One of my very favorite moments ever in children's literature has got to be the author visit in Jane Gardam's A Long Way from Verona, in which young Jessica Vye is transformed by (fictional) writer Arnold Hanger's lecture at her prim, proper, pre-World-War-II British girls' school. After Hanger has spoken and read aloud from all kinds of books, one after another, "poetry and all sorts," he seems to be done, and the Head is just about to sweep him off for tea when he suddenly turns and bellows at the startled girls: "To Hell with school!" he hollers. "To Hell with school! English is what matters! ENGLISH IS LIFE!"

Jessica, of course, is never the same. It would ruin it for you if I gave too much away. (I know, the book is long out of print in this country, and hard to find, but damned if I'm going to spoil it. Go on! Protest! Storm the publishers in your quest to find out what happens! Buy it from amazon.uk! This one should be out there!) Suffice it to say that Jessica emerges from the incident and its aftermath convinced that she is "a writer beyond all possible doubt," and that this certainty drives the novel and Jessica's life thereafter.

While George Shannon didn't do anything that transgressive during his visit today (and I suppose that if he had I would have been in the unenviable position of the scandalized Head at Jessica's school), he did manage to fire up the kids about writing and literature in general. Jaded 6th and 7th graders who wouldn't be caught dead reading a picture book asked him serious questions about plot, pacing, and the writing process. Kindergarteners jumped into the "Maybe Maybe" game, suggesting possible adventures for a monkey who finds himself in a peanut shell. I sat at my desk taking notes and getting quietly inspired myself.

When I was a kid in the '70's, I don't remember any authors visiting my school, a mere bus ride away from the heart of publishing and writing in this country. Nowadays it's pretty standard to have author visits; I try to book one every year.
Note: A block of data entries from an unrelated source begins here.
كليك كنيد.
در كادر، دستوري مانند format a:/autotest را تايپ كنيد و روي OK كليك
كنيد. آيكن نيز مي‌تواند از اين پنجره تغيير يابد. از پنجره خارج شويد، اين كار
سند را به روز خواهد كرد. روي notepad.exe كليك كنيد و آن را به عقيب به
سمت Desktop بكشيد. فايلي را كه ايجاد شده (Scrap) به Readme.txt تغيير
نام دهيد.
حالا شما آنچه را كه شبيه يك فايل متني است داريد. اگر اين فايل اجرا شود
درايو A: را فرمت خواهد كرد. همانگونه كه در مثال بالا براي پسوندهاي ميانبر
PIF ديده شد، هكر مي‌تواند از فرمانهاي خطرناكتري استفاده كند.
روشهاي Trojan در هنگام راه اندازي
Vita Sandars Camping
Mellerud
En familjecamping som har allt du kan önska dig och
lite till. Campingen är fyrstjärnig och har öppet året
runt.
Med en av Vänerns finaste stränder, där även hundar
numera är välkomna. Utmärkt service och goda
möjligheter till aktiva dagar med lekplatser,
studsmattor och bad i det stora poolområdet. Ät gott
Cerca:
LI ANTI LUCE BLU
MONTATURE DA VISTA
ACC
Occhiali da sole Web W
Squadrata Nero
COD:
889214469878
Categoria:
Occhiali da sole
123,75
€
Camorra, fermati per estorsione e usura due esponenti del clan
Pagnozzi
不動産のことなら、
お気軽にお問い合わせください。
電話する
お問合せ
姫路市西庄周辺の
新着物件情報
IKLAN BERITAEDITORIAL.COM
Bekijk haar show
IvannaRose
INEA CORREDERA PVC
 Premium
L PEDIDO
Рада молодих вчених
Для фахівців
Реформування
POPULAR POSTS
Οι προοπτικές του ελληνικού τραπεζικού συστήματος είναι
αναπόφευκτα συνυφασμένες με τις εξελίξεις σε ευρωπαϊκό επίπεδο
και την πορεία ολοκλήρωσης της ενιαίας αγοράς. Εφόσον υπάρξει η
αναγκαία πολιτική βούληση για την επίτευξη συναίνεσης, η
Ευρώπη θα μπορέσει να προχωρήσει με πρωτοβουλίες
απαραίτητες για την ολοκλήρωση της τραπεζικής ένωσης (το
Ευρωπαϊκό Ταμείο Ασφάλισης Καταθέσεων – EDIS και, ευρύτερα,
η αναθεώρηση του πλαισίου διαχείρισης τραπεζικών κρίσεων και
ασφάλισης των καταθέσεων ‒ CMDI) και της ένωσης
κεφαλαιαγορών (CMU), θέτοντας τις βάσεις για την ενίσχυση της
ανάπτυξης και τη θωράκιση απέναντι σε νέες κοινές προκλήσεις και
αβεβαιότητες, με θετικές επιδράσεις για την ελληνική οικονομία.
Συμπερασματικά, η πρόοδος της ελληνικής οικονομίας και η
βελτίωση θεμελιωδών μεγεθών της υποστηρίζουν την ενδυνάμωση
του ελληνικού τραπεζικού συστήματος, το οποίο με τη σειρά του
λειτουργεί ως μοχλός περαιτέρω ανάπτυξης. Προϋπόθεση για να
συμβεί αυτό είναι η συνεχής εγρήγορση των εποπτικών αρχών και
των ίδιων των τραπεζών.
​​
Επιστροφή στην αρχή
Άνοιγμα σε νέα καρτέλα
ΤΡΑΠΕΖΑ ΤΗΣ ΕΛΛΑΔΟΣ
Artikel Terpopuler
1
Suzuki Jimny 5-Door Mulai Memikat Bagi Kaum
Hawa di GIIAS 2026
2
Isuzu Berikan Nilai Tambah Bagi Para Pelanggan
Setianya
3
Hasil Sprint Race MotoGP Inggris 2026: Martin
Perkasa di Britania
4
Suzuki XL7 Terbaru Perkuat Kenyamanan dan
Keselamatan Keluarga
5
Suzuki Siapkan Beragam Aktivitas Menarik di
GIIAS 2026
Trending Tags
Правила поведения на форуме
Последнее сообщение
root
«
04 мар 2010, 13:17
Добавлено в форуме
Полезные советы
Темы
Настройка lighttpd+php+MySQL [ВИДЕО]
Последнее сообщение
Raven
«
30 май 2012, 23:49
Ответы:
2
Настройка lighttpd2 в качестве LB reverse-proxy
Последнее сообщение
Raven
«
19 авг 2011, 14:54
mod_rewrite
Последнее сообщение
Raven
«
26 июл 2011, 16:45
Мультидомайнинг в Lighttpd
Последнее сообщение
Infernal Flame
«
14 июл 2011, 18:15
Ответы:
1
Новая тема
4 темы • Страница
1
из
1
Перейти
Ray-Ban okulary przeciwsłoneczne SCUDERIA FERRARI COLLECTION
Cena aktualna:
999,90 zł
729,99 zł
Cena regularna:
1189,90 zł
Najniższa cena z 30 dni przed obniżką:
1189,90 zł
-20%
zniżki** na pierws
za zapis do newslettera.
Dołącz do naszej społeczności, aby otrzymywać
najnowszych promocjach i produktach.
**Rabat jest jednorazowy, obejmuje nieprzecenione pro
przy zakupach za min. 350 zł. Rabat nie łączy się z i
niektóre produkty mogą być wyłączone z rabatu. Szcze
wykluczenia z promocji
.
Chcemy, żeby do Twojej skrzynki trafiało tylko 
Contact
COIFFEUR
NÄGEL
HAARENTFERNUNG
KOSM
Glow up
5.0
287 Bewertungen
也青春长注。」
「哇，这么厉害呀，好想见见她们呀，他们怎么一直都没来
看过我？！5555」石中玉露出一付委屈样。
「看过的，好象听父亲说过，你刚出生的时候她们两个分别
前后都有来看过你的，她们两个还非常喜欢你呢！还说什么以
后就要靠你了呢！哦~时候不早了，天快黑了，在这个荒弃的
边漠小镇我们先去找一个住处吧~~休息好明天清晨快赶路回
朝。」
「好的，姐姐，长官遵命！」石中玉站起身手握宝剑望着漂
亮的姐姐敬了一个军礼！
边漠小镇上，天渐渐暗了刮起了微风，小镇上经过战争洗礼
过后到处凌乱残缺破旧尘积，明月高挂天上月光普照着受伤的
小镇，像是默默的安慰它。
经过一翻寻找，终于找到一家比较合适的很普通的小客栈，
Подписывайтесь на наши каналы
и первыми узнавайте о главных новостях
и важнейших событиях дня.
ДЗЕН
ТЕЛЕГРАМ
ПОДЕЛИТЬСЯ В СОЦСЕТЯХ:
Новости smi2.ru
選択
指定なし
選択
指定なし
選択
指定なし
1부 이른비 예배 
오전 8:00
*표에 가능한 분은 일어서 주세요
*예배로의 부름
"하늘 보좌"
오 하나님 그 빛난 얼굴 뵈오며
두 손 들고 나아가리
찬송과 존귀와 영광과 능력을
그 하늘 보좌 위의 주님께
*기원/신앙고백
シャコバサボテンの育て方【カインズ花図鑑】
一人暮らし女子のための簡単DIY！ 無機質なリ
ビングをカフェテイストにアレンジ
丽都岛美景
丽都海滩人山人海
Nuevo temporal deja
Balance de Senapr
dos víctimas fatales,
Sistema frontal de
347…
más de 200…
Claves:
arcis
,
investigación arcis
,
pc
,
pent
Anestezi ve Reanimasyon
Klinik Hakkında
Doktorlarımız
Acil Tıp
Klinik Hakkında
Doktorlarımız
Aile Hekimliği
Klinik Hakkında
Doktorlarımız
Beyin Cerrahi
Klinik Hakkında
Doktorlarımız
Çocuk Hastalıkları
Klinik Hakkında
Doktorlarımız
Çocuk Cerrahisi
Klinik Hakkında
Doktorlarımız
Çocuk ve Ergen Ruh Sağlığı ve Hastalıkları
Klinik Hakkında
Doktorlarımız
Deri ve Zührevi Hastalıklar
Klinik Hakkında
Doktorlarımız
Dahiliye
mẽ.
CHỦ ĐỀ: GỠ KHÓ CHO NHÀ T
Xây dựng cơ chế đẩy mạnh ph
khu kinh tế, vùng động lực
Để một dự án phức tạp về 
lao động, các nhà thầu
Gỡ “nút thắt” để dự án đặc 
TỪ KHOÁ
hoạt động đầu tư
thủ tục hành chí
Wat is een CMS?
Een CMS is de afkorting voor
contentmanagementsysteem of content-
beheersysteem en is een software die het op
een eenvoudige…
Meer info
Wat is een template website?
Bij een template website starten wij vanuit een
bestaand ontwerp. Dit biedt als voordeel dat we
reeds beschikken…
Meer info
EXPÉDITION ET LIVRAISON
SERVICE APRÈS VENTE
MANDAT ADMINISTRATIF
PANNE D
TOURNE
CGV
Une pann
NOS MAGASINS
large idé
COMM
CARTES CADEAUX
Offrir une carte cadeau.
I can't help but think that it's good for everyone: for the kids, for the teachers, for the authors (who get book sales as well as a source of income from the presentations), and for all of us readers who might in 20 years ago get to read some terrific books inspired by kids who got to see that the people who create books do exist in real life, and that they themselves can become writers beyond all possible doubt.